I am anxious to make progress with the business in hand, and I am pleased to see the overall welcome for these measures from both sides of the House. I will very briefly deal with one or two concerns that were raised. For example, on the concern about the effect of these measures on investor confidence, the future investment is of course not going to be carried out through the renewables obligation. As I mentioned, the renewables obligation is a sunset measure: indeed, it closed to new entrants in 2017. We are therefore talking about the remaining years of this measure, not the years in front of us of future and present measures, which we are undertaking in order to expand and stabilise the renewables and low-carbon world. Investor confidence will, therefore, be determined by how those measures are working.

In any event, the path that was taken to not freeze the RO, but to relate it to CPI rather than RPI, actually continues to allow RO to grow, albeit at a slightly lower indexed case. Therefore, in terms of the returns that those historic companies thought they were getting as far as the RO is concerned, there is not a great deal of difference—especially since we are so far past the point at which new entrants were accepted to the scheme.
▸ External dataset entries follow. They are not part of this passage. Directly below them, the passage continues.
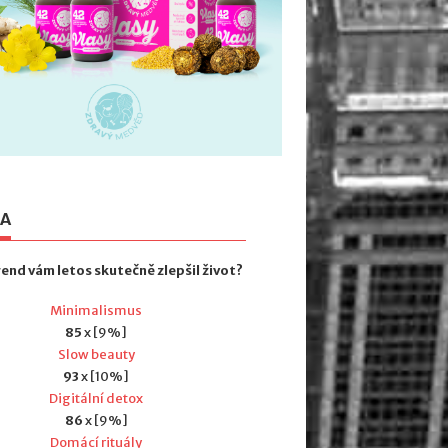
TA
rend vám letos skutečně zlepšil život?
Minimalismus
85
x [9%]
Slow beauty
93
x [10%]
Digitální detox
86
x [9%]
Domácí rituály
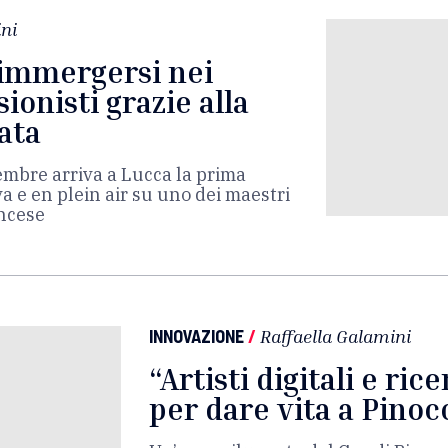
ni
 immergersi nei
ionisti grazie alla
ata
embre arriva a Lucca la prima
 e en plein air su uno dei maestri
ancese
INNOVAZIONE
/
Raffaella Galamini
“Artisti digitali e ric
per dare vita a Pinoc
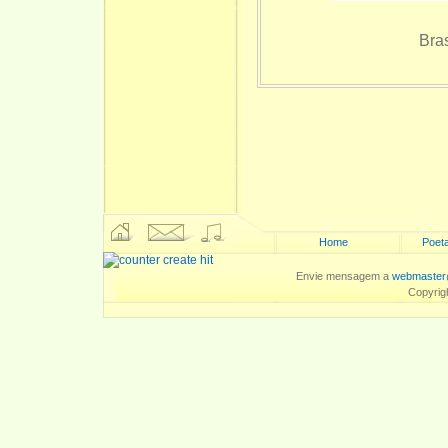
Bras
Home
Poeta
Envie mensagem a
webmaster
Copyrig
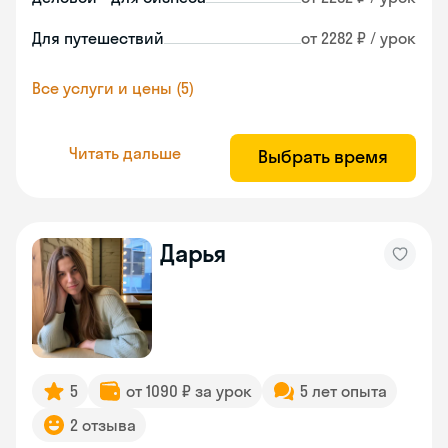
Для путешествий
от 2282 ₽ / урок
Все услуги и цены (5)
Читать дальше
Выбрать время
Дарья
5
от 1090 ₽ за урок
5 лет опыта
2 отзыва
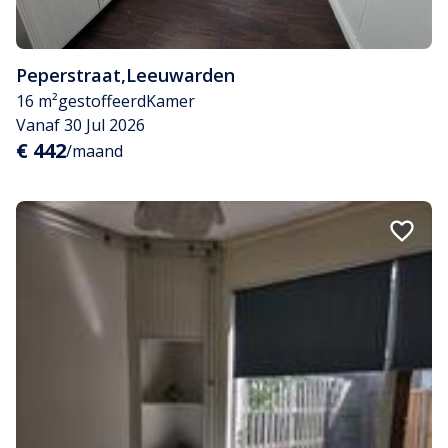
Peperstraat
,
Leeuwarden
16 m²
gestoffeerd
Kamer
Vanaf 30 Jul 2026
€ 442
/maand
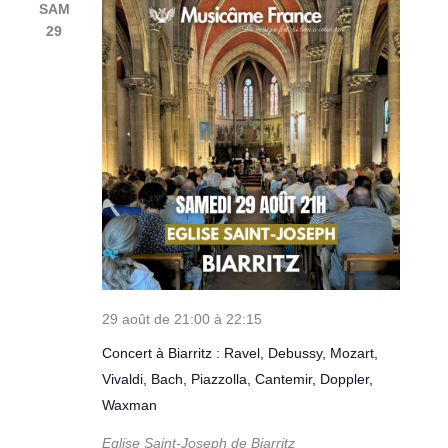
SAM
29
29 août de 21:00
à
22:15
Concert à Biarritz : Ravel, Debussy, Mozart,
Vivaldi, Bach, Piazzolla, Cantemir, Doppler,
Waxman
Eglise Saint-Joseph de Biarritz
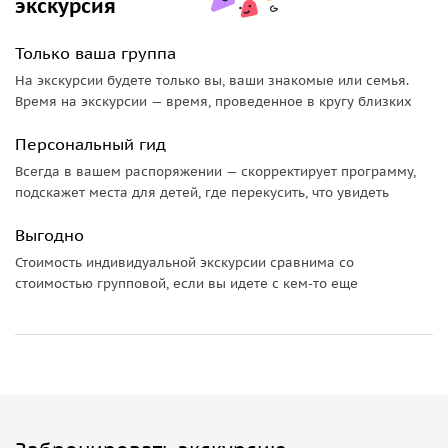
экскурсия
Только ваша группа
На экскурсии будете только вы, ваши знакомые или семья.
Время на экскурсии — время, проведенное в кругу близких
Персональный гид
Всегда в вашем распоряжении — скорректирует программу,
подскажет места для детей, где перекусить, что увидеть
Выгодно
Стоимость индивидуальной экскурсии сравнима со
стоимостью групповой, если вы идете с кем-то еще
As for legal challenges, we have been very scrupulous in making sure that we have received full advice, and that we are well entitled to make these changes. It is difficult to see how a legal challenge on the basis of not liking the changes very much might succeed, as opposed to a legal challenge on the basis of making the changes in the first place.

The noble Earl, Lord Russell, asked whether there could be a more comprehensive measure as far as future ROs are concerned, and this is something I have been quite interested in doing myself. It would involve trying to move RO recipients on to a CfD contract, which can be done in various ways. I suggest that if we did that forcibly, it would probably result in a legal challenge, but there are other ways of making the change.